Related: In Conversation with Carina del Valle Schorske, Essayist and Puerto Rican Poetry Translator

LC: It seems like the project will open the doors for more people to learn about Puerto Rican literature. What’s the impact you hope to have?

RSR: We’ve discussed what we wanted the impact to be from the beginning. Not only do we want people to learn more about Puerto Rican literature, we want the site to be used educationally.

We want to include canonised poets as well as lesser-known poets who’ve contributed to Puerto Rican literature. We also want to widen the definition of what constitutes the literary.

Above all, we want to provide infrastructure for Puerto Rican poets so that people can read what they’re writing and buy their books. One of the difficulties poets face in Puerto Rico—because it’s a colony—is that, often, books don’t make it out of Puerto Rico. Also, we want to reflect publicly on the relationship between Puerto Rico and other US colonies, other literatures that have been created in countries that have suffered as a result of US colonialism. There’s a clear decolonial framework to everything we’re doing.

LC: Can you tell me more about what that will mean for the project?

RSR: It means providing translations, but also working with a translation team that has decolonial approaches to the relationship between language and colonialism in Puerto Rico and the diaspora; that has spent a long time working with the Puerto Rican dialect in Spanish and are also aware of other diasporic dialects. It also means working closely with poetic communities to discuss the most respectful ways to fairly include their work in the archive and centre the more marginalised voices of trans, Black, and disabled writers. We’re trying to repair historical imbalances.

LC: Absolutely. What are you reading right now?

RSR: I’m reading a chapbook series from Verso.
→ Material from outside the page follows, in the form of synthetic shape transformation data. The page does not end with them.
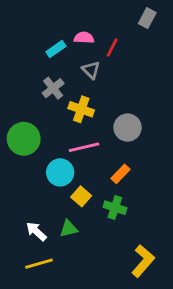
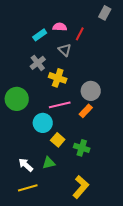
orange rectangle: (121, 174) -> (86, 111), moved
yellow L-shape: (143, 261) -> (81, 187), moved

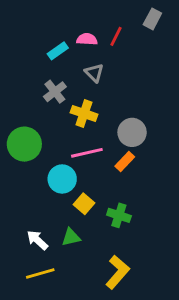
red line: (80, 34) -> (116, 36), moved

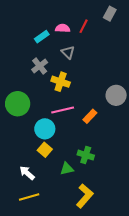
gray circle: (132, 132) -> (116, 95), moved
yellow square: (84, 204) -> (45, 150), moved
green triangle: (71, 237) -> (67, 169), moved

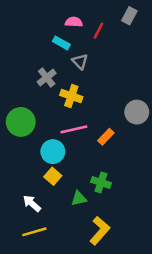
pink semicircle: (63, 28) -> (74, 22), moved
cyan rectangle: (42, 37) -> (61, 43), moved, turned 64

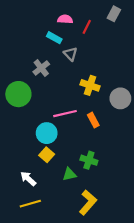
yellow cross: (71, 96) -> (90, 85), moved
green circle: (21, 122) -> (18, 94), moved
orange rectangle: (106, 137) -> (93, 120), turned -72

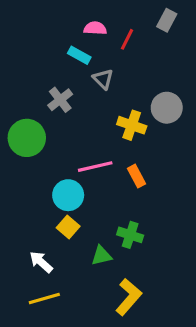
gray circle: (120, 98) -> (167, 108), moved

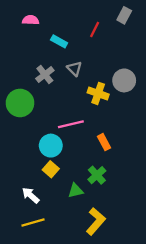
pink semicircle: (95, 28) -> (31, 20), moved
gray triangle: (103, 79) -> (74, 69), moved
orange rectangle: (137, 176) -> (104, 142), moved
green cross: (130, 235) -> (97, 175), turned 30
I really liked Mutual Aid by Dean Spade. It’s so good. And I started learning Portuguese during the pandemic and I was reading Haroldo de Campos for the first time in Portuguese.
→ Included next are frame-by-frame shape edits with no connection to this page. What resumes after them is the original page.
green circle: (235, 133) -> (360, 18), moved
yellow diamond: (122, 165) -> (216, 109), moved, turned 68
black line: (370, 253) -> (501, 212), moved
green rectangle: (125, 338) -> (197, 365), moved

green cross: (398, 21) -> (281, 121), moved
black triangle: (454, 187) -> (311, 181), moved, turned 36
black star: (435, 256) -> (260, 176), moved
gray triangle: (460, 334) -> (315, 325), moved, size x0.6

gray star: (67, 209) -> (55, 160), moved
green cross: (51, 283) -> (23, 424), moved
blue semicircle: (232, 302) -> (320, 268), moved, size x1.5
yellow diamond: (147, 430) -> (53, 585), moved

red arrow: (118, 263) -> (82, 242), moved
LC: Do you want to shout out any other Latin American writers or translators?

RSR: Verónica Gerber Bicecci, Yásnaya Aguilar, Yolanda Segura, Dante Tercero, Adelaide Ivánova. Definitely Nicole Delgado, Carina del Valle Schorske, Xavier Valcárcel, Rubén Ramos Colón, Mara Pastor, Kelly Díaz, Gaddiel Francisco Ruiz Rivera, José Raúl González, Urayoán Noel, Natalie Díaz, Yara Liceaga, and Ricardo Alberto Maldonado.

This interview was translated by me from the Spanish and has been edited for length and clarity. Header photo © Noah Friedman.